Si les (TIC) semblent favoriser l’épanouissent des salariés et en particulier celui des cadres, cette révolution numérique s’est aussi faite au prix d’un contrôle de plus en plus ténu des travailleurs. Ces derniers sont alors soumis à une véritable surveillance à distance, alors même qu’ils sont autonomes.
Consacrant, dans le célèbre arrêt Nikon du 02 octobre 2001, le droit qu’a le salarié à une vie privée sur son lieu de travail, il est apparu paradoxalement nécessaire, d’éviter la porosité croissante de la vie professionnelle sur l’intimité du travailleur.
Cette confusion entre la vie personnelle et professionnelle a ainsi rendu nécessaire un droit à la déconnexion.
Cette obligation a été intégrée au bloc de négociation annuelle sur l’égalité professionnelle entre les femmes et les hommes et la qualité de vie au travail.
L’entreprise au titre des dispositions de l’article L.2242-8 7° du code du travail doit donc en négocier les modalités.
Une limite a pourtant été posée. Ce sont les entreprises dotées d’un représentant syndical, donc de plus de 50 salariés qui devront faire face à cette obligation.
L’employeur a une obligation de négocier, non de parvenir à un accord, ce dernier ne risque dès lors aucune sanction en l’absence de ce dernier.
Il a cependant la possibilité de prendre en compte ces besoins spécifiques dans le cadre d’une charte ou encore en ayant recours à une disposition dans le règlement intérieur de l’entreprise.
Dans l’arrêt commenté, apparaît cependant la notion d’astreinte. La Cour d’appel de Montpellier analyse en effet comme telle, l’obligation permanente de connexion du salarié, ce qui nous conduit à préciser le régime juridique applicable en l’espèce (II).
II – Le régime juridique de l’astreinte
Il convient donc de déterminer tant le régime juridique de l’astreinte (A) que sa nouvelle application (B).
A – Le régime juridique de l’astreinte
Les astreintes constituent précisément une exception au principe de la sanctuarisation du domicile, l’article L.3121-9 du code du travail les définissant désormais selon deux critères :
- Le salarié n’est pas sur son lieu de travail ;
- Il n’est pas à la disposition permanente et immédiate de son employeur mais il doit pouvoir intervenir en cas de besoin.
Si elles doivent être décidées après concertation, ce qui en l’espèce, ne posait pas de difficultés puisqu’il existait « une procédure de gestion des appels d’urgence », il n’en demeure pas moins que le salarié pendant l’astreinte ne doit pas demeurer à la disposition permanente et immédiate de son employeur, même s’il doit intervenir pour le compte de l’entreprise en cas de sollicitation.

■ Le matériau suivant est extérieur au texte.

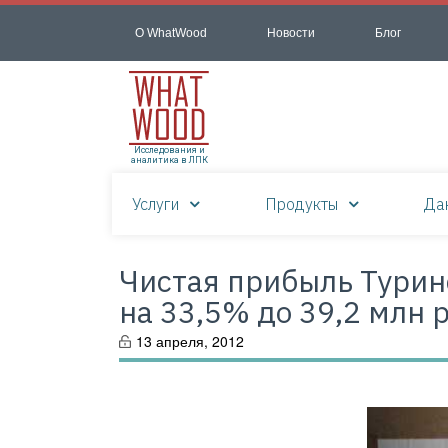
О WhatWood
Новости
Блог
Исследования и
аналитика в ЛПК
Услуги
Продукты
Да
Чистая прибыль Туринс
на 33,5% до 39,2 млн р
13 апреля, 2012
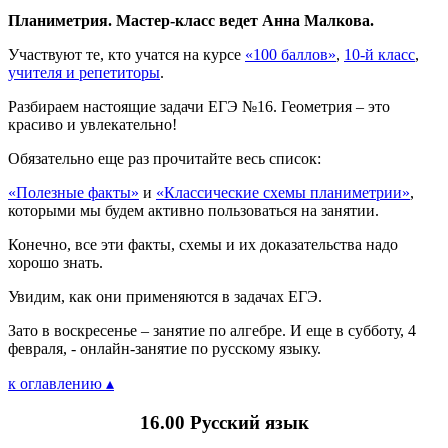
Планиметрия. Мастер-класс ведет Анна Малкова.
Участвуют те, кто учатся на курсе
«100 баллов»
,
10-й класс
,
учителя и репетиторы
.
Разбираем настоящие задачи ЕГЭ №16. Геометрия – это
красиво и увлекательно!
Обязательно еще раз прочитайте весь список:
«Полезные факты»
и
«Классические схемы планиметрии»
,
которыми мы будем активно пользоваться на занятии.
Конечно, все эти факты, схемы и их доказательства надо
хорошо знать.
Увидим, как они применяются в задачах ЕГЭ.
Зато в воскресенье – занятие по алгебре. И еще в субботу, 4
февраля, - онлайн-занятие по русскому языку.
к оглавлению ▴
16.00 Русский язык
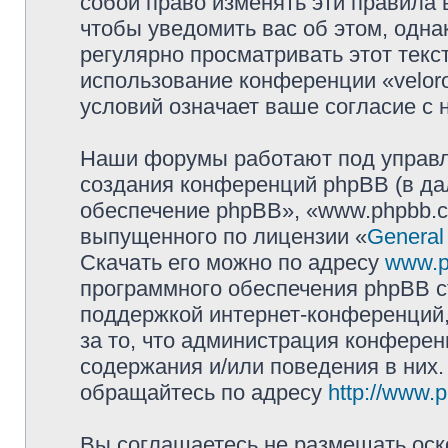
собой право изменять эти правила
чтобы уведомить вас об этом, одн
регулярно просматривать этот текст
использование конференции «velor
условий означает ваше согласие с 
Наши форумы работают под управл
создания конференций phpBB (в д
обеспечение phpBB», «www.phpbb.c
выпущенного по лицензии «
General
Скачать его можно по адресу
www.p
программного обеспечения phpBB с
поддержкой интернет-конференций,
за то, что администрация конферен
содержания и/или поведения в них
обращайтесь по адресу
http://www.
Вы соглашаетесь не размещать оск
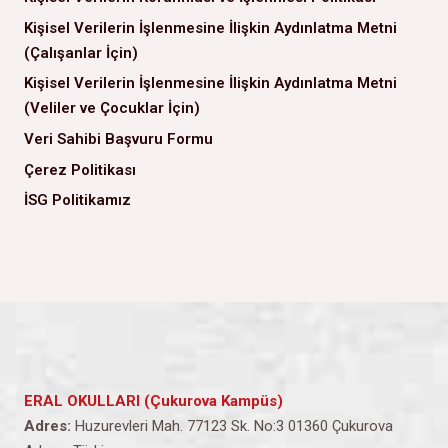
Kişisel Verilerin İşlenmesine İlişkin Aydınlatma Metni
(Çalışanlar İçin)
Kişisel Verilerin İşlenmesine İlişkin Aydınlatma Metni
(Veliler ve Çocuklar İçin)
Veri Sahibi Başvuru Formu
Çerez Politikası
İSG Politikamız
ERAL OKULLARI (Çukurova Kampüs)
Adres:
Huzurevleri Mah. 77123 Sk. No:3 01360 Çukurova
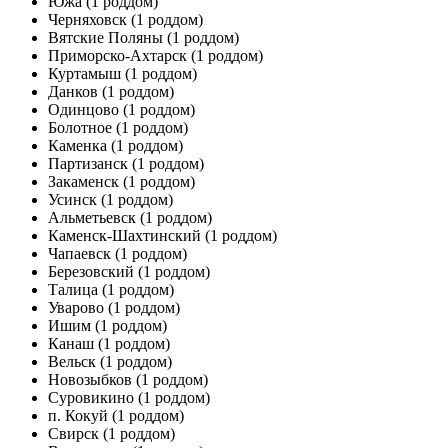
Южа
(1 роддом)
Черняховск
(1 роддом)
Вятские Поляны
(1 роддом)
Приморско-Ахтарск
(1 роддом)
Куртамыш
(1 роддом)
Данков
(1 роддом)
Одинцово
(1 роддом)
Болотное
(1 роддом)
Каменка
(1 роддом)
Партизанск
(1 роддом)
Закаменск
(1 роддом)
Усинск
(1 роддом)
Альметьевск
(1 роддом)
Каменск-Шахтинский
(1 роддом)
Чапаевск
(1 роддом)
Березовский
(1 роддом)
Талица
(1 роддом)
Уварово
(1 роддом)
Ишим
(1 роддом)
Канаш
(1 роддом)
Вельск
(1 роддом)
Новозыбков
(1 роддом)
Суровикино
(1 роддом)
п. Кокуй
(1 роддом)
Свирск
(1 роддом)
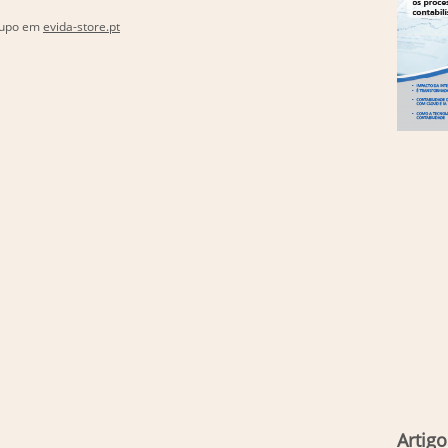
grupo em
evida-store.pt
Artigo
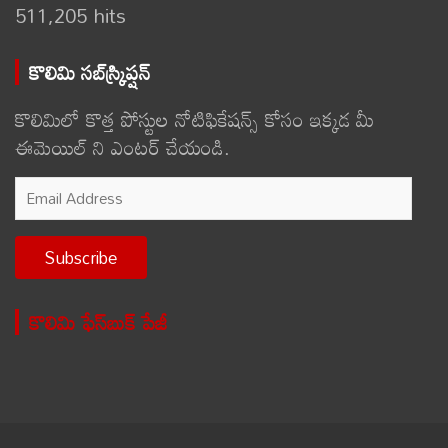
511,205 hits
కొలిమి సబ్‌స్క్రిప్షన్
కొలిమిలో కొత్త పోస్టుల నోటిఫికేషన్స్ కోసం ఇక్కడ మీ
ఈమెయిల్ ని ఎంటర్ చేయండి.
Email
Address
Subscribe
కొలిమి ఫేస్‌బుక్ పేజీ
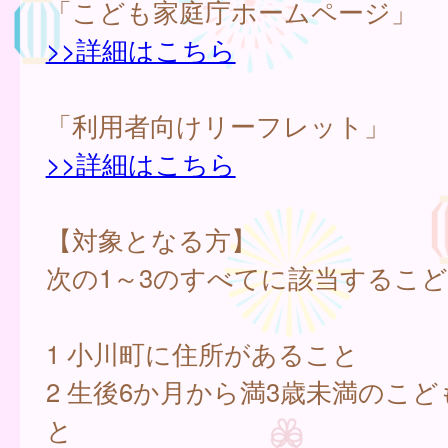
「こども家庭庁ホームページ」
>>詳細はこちら
「利用者向けリーフレット」
>>詳細はこちら
【対象となる方】
次の1～3のすべてに該当するこ
1 小川町に住所があること
2 生後6か月から満3歳未満のこ
と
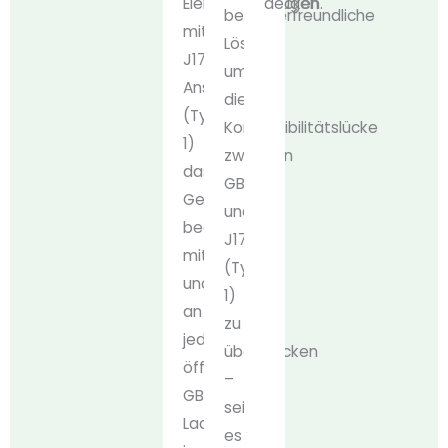
Elektrofahrzeugen
decken.
benutzerfreundliche
mit
Lösung,
J1772-
um
Anschluss
die
(Typ
Kompatibilitätslücke
1)
zwischen
das
GB/T
Gerät
und
bequem
J1772
mitnehmen
(Typ
und
1)
an
zu
jeder
überbrücken
öffentlichen
–
GB/T-
sei
Ladestation
es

L’exercice du lien de subordination ne prend pleinement effet que pendant la période d’intervention du salarié.
Or, en l’espèce, le salarié n’était pas en situation de mise à disposition permanente et immédiate de l’employeur mais devait rester en permanence connecté à son téléphone portable.

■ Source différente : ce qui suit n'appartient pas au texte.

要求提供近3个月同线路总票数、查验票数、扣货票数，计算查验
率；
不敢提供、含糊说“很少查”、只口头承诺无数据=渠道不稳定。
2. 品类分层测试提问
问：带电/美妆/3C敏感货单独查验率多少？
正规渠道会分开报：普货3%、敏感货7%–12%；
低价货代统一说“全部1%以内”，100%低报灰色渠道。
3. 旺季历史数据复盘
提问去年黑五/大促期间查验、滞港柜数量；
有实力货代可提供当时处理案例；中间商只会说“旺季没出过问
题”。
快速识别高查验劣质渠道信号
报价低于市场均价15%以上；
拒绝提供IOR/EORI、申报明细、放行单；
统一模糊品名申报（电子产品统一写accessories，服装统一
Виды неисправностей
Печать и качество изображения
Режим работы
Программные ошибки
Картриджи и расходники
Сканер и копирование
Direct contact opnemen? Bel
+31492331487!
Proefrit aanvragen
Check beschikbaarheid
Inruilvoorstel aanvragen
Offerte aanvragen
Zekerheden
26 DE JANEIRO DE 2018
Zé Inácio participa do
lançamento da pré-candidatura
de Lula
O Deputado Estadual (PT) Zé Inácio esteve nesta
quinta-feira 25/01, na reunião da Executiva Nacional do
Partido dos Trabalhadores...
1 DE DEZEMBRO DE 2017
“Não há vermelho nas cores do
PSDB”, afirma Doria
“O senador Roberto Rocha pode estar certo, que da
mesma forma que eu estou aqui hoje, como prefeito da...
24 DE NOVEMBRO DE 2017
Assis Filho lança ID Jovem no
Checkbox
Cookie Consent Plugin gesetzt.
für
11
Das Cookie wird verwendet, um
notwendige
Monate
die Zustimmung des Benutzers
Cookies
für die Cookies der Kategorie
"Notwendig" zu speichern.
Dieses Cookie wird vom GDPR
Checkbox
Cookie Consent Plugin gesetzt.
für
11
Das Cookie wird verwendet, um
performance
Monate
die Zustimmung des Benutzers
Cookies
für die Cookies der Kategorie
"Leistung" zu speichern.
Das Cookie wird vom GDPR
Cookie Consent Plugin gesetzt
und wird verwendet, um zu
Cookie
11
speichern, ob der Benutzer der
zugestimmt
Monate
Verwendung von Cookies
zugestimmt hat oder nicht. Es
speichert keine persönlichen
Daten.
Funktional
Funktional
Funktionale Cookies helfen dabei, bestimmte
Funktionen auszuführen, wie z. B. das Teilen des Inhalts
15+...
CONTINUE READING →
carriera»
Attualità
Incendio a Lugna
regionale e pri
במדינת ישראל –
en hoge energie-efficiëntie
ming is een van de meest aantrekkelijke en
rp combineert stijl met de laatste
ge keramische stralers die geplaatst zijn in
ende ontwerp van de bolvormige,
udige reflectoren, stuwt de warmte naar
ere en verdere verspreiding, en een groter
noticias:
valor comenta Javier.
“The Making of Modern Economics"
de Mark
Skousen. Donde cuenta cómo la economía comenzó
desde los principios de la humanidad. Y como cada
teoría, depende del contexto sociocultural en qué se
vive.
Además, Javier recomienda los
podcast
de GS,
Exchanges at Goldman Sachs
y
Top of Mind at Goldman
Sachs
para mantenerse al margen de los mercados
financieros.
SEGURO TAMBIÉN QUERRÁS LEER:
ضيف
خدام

La question nouvelle qui était posée à la Cour de cassation était donc de savoir si comme le soutenait l’employeur, l’utilisation des TIC ne transformait pas cette connexion permanente en astreinte.
Pour la CA, avec l’aval de la Cour de cassation, le droit à la déconnexion peut désormais en cas d’irrespect être sanctionné par des dommages et intérêts, d’un rappel d’indemnités au titre de l’astreinte. Ce qui ouvre la voie à un nouveau régime juridique garantissant l’effectivité du droit à la déconnexion (B).

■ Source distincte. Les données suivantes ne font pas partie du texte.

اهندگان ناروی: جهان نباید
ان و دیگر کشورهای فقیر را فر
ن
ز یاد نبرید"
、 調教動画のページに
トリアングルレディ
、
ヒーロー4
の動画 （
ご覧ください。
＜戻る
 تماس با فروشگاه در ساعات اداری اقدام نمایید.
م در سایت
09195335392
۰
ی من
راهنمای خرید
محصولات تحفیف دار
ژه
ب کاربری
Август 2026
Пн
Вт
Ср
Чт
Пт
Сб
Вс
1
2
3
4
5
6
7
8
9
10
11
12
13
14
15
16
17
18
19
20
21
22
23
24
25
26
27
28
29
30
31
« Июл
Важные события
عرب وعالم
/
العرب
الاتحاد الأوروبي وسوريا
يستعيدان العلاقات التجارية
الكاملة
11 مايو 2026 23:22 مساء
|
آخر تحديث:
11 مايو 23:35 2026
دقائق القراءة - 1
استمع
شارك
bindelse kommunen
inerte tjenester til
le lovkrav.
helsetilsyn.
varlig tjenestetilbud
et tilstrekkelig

B- Un nouveau régime juridique garantissant un droit à la déconnexion
Si le salarié en astreinte doit être en mesure d'intervenir pour accomplir un travail au service de l'entreprise, durant celle-ci, il n'a pas l'obligation d'être à son domicile ou à proximité. Il lui suffisait, par exemple, de pouvoir être joint par téléphone.
Or, c’est précisément cette interprétation de l’employeur que conteste la CA, le fait de laisser en permanence son téléphone mobile branché afin d’intervenir si besoin était pour le service de l’entreprise, doit au titre du droit à la déconnexion, s’analyser en une période d’astreinte. Période qui fait l’objet d’une réglementation formelle et d’une compensation financière ou en repos.
Cette sanction potentielle vise désormais à garantir le droit à la déconnexion.